Project-URL: Homepage, https://github.com/RohitRajdev/dataprep-ai
Project-URL: Documentation, https://github.com/RohitRajdev/dataprep-ai#readme
Project-URL: Issues, https://github.com/RohitRajdev/dataprep-ai/issues
Author-email: Rohit Rajdev <rohit@sandscript.ai>
License: Apache-2.0
License-File: LICENSE
Keywords: data cleaning,data wrangling,pandas,polars,preprocessing
Requires-Python: >=3.9
Requires-Dist: numpy>=1.23
Requires-Dist: pandas>=1.5
Requires-Dist: polars>=1.0.0; platform_system != 'Windows' or python_version >= '3.10'
Requires-Dist: pyarrow>=10
Requires-Dist: pydantic>=2.6
Requires-Dist: rich>=13.7.0
Requires-Dist: scikit-learn>=1.2
Provides-Extra: app
Requires-Dist: matplotlib>=3.7; extra == 'app'
Requires-Dist: streamlit>=1.35.0; extra == 'app'
Provides-Extra: full
Requires-Dist: matplotlib>=3.7; extra == 'full'
Requires-Dist: streamlit>=1.35.0; extra == 'full'
Requires-Dist: ydata-profiling>=4.6; (python_version >= '3.9') and extra == 'full'
Description-Content-Type: text/markdown

![CI](https://github.com/RohitRajdev/dataprep-ai/actions/workflows/ci.yml/badge.svg)

dataprep-ai

One-line, opinionated data cleaning for pandas/Polars.

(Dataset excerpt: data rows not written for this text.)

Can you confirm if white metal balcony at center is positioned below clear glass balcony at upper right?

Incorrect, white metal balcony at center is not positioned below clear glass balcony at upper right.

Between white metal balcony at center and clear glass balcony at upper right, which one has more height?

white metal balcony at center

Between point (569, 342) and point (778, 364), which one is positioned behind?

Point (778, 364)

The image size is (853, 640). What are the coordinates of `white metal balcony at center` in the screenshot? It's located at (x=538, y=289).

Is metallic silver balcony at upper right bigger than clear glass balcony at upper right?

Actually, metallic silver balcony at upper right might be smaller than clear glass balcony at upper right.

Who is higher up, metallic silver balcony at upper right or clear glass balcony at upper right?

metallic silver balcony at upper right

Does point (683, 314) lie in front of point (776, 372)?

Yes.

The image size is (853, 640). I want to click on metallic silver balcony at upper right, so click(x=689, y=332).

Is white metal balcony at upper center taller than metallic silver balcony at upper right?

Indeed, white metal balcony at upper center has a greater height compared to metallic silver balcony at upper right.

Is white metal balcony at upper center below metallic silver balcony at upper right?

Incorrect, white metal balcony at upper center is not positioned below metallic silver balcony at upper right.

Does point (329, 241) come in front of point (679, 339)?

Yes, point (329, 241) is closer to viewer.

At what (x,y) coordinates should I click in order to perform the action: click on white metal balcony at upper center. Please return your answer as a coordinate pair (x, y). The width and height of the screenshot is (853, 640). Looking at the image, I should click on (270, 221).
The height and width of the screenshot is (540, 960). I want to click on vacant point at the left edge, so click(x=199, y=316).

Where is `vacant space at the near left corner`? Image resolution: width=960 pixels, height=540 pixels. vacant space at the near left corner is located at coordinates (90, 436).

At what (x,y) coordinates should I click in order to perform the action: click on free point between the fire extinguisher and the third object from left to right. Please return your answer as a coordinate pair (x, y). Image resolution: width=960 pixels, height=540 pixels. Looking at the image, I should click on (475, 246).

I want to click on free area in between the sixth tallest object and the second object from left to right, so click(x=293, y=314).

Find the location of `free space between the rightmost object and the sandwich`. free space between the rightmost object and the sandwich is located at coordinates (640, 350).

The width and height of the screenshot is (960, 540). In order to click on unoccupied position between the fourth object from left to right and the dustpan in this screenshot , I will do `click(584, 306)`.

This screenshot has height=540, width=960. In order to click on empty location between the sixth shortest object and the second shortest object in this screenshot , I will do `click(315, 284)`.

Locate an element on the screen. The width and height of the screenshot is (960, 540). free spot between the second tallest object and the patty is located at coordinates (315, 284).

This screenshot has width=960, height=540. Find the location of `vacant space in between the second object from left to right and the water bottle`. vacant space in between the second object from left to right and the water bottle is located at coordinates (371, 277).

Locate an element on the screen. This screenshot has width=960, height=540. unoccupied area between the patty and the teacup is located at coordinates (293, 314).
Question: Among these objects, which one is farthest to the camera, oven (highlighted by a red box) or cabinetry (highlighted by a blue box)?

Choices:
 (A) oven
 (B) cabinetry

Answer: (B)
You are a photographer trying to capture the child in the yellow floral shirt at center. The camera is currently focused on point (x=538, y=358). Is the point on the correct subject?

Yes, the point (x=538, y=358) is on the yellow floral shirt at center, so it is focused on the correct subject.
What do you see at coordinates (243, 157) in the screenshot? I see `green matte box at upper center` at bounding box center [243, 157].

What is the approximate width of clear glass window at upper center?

Fix missing values, inconsistent categories, outliers, and duplicates with transparent logs and a reproducible report.

pip install dataprep-ai

Quickstart

import pandas as pd
from dataprep_ai import clean, CleaningConfig

df = pd.DataFrame({
  "age":[23, None, 25, 1000],
  "income":[52000, 58000, None, 1200000],
  "city":["NY","New York","nyc", None],
  "id":[1,2,2,4]
})

result = clean(df, CleaningConfig(
  id_columns=["id"],
  outlier_strategy="iqr_cap",
  categorical_normalization=True
))

print(result.summary_markdown)
df_clean = result.df
result.to_json("clean_report.json")

Streamlit explorer
pip install "dataprep-ai[app]"
streamlit run -m dataprep_ai.explore -- --csv your.csv

License

Apache-2.0